Interviews

Jan Scholten interview with David Nortman (Part 3): Scientific Development of Homeopathy

Written by David Nortman

Thoughts about radionics, limitations of provings, and the future of homeopathy and more from Jan Scholten’s interview by David Nortman.

The video of this transcript is available here.

D:  So far we’ve spoken of homeopathy as a science, and even your speculative approach is still based on a scientific rationale. But there are also people in our profession that go beyond what I might call modern homeopathy to what I might call post-modern homeopathy, for instance using unorthodox approaches such as paper remedies or PC resonances. And the idea there is that such remedies are produced by projecting a person’s consciousness onto the water, rather than as traditionally prepared, through a reproducible method.
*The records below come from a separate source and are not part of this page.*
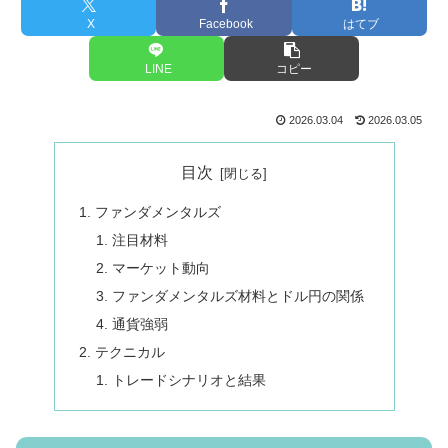
X
Facebook
はてブ
LINE
コピー
2026.03.04
2026.03.05
目次
ファンダメンタルズ
注目材料
マーケット動向
ファンダメンタルズ材料とドル円の関係
通貨強弱
テクニカル
トレードシナリオと結果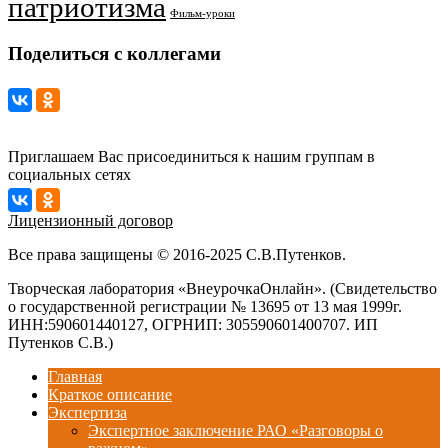
патриотизма
Фильм-уроки
Поделиться с коллегами
Приглашаем Вас присоединиться к нашим группам в
социальных сетях
Лицензионный договор
Все права защищены © 2016-2025 С.В.Путенков.
Творческая лаборатория «ВнеурочкаОнлайн». (Свидетельство
о государственной регистрации № 13695 от 13 мая 1999г.
ИНН:590601440127, ОГРНИП: 305590601400707. ИП
Путенков С.В.)
Главная
Краткое описание
Экспертиза
Экспертное заключение РАО «Разговоры о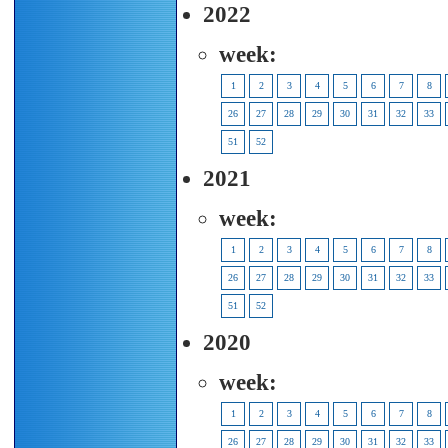
2022
week:
1
2
3
4
5
6
7
8
26
27
28
29
30
31
32
33
51
52
2021
week:
1
2
3
4
5
6
7
8
26
27
28
29
30
31
32
33
51
52
2020
week:
1
2
3
4
5
6
7
8
26
27
28
29
30
31
32
33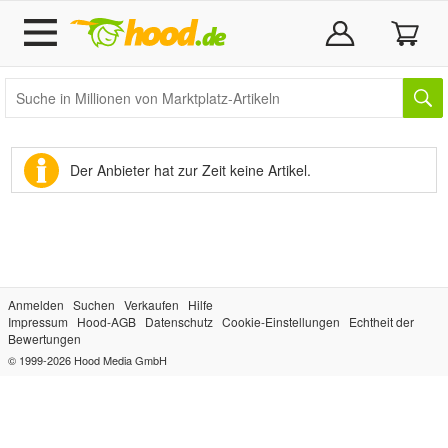
Der Anbieter hat zur Zeit keine Artikel.
Anmelden
Suchen
Verkaufen
Hilfe
Impressum
Hood-AGB
Datenschutz
Cookie-Einstellungen
Echtheit der
Bewertungen
© 1999-2026
Hood Media GmbH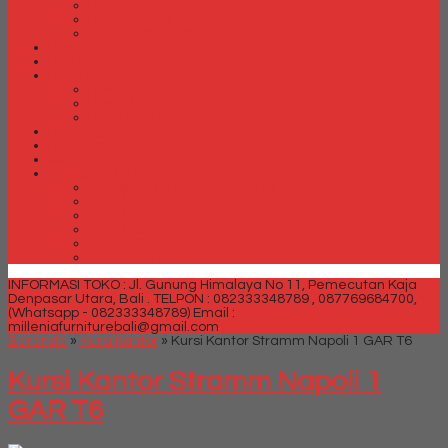
Partisi Kantor Indachi
Partisi Kantor Modera
Partisi Kantor Uno
Rak Sepatu
Rak Serbaguna
Rak TV
Rak TV Activ
Rak TV Expo
Rak TV Orbitrend
Ranjang Besi Expo
Ranjang Besi Orbitrend
Spring Bed Comforta
Spring bed Trendy
Spring bed Trendy Exeptional
Trendy Deluxe
Trendy Elegance
Trendy Golden Latex
Trendy Grand Lux
Trendy Super
INFORMASI TOKO : Jl. Gunung Himalaya No 11, Pemecutan Kaja
Denpasar Utara, Bali .
TELPON : 082333348789 , 087769684700,
(Whatsapp - 082333348789)
Email :
milleniafurniturebali@gmail.com
Beranda
»
Kursi Kantor
»
Kursi Kantor Stramm Napoli 1 GAR T6
Kursi Kantor Stramm Napoli 1
GAR T6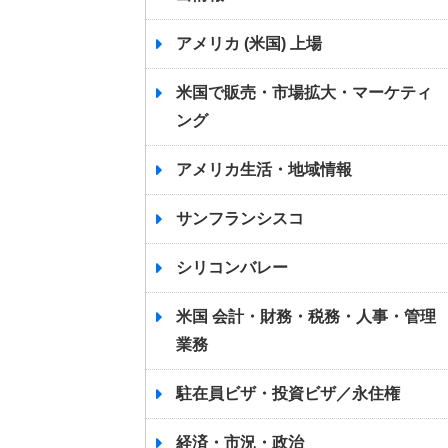
アメリカ (米国) 上場
米国で販売・市場拡大・マーケティ
ング
アメリカ生活・地域情報
サンフランシスコ
シリコンバレー
米国 会計・財務・税務・人事・管理
業務
駐在員ビザ・投資ビザ／永住権
経済・市況・政治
So I’m interested in knowing whether you’ve used such remedies at all yourself?

J:  No, I don’t use those remedies. I keep myself to real, basic homeopathic remedies.

D:  Ahm. So I’m curious, How come?

J:  There are also people who use radionics, things like that. And sometimes it would be easy for me because I want to prescribe sometimes remedies that I cannot get, and then with radionics you can make that.

D:  Right.

J:  But I decided not to do that, because of two reasons for it: first is that I will lose some credibility for a lot of people, and knowing I can say: You know, this is really a homeopathic remedy that we tried, there’s no question about what it is. And with radionics, and also this paper remedies, there are questions what are you really prescribing.

D:  Yea.

J:  So, I think it’s one step too far ahead. And I don’t have experience with it, but I know from quite a lot of homeopaths who say that it works and they have good experience with it.

D:  Ahm. So is science, or is it shamanism? Where do you place…

J:  Good shamanism is science.

D:  Sure. And yet you don’t practice that. So that’s what I’m trying to understand what makes you ultimately stick with…?

J:  The whole thing is that you cannot split consciousness from life. And that’s even the case in physics, where the consciousness of the experimenter influences the experiment. So the whole idea that it shouldn’t be possible is unscientific.

D:  OK, so you believe it’s possible but yet…?

J:  But I don’t do it, because I’m busy with the scientific development, and it would interfere with that.

D:  Right.

J:  And it could very well be that it works, but I don’t know for the moment from my own experience.

D:  OK. So it may be something that you perhaps might be open to exploring at a later stage of development of homeopathy as a science?

J:  Could be, or for instance when I’m desperate, and a case where a patient dying and I want to have a remedy, maybe I could do it. You know, you don’t want to wait two months when you die tomorrow. But the other thing is that it won’t develop our science further.

D:  Ahm. And that’s a very interesting point.

J:  Because you prescribe it, but you never know what you have done. You know, the whole idea of classification: when I would have done with paper remedies, what would people have said? And you’re not grounded enough… you have to have a good grounding to become more subtle. You don’t start with subtle, you know, your basis has to be firm. And then the upper part of your building can be very light; but not the lower part of it.

D:  OK, and you’re still building the foundations.

J:  Yea.

D:  Now, despite what you’ve just said, you still dance on the edge of the avant-garde through your sense provings.

J:  Ahm.

D:  So could you describe, first of all, what it is, and then how do you justify it as compared to more elaborate provings, whether they be full provings or partial, conventional provings?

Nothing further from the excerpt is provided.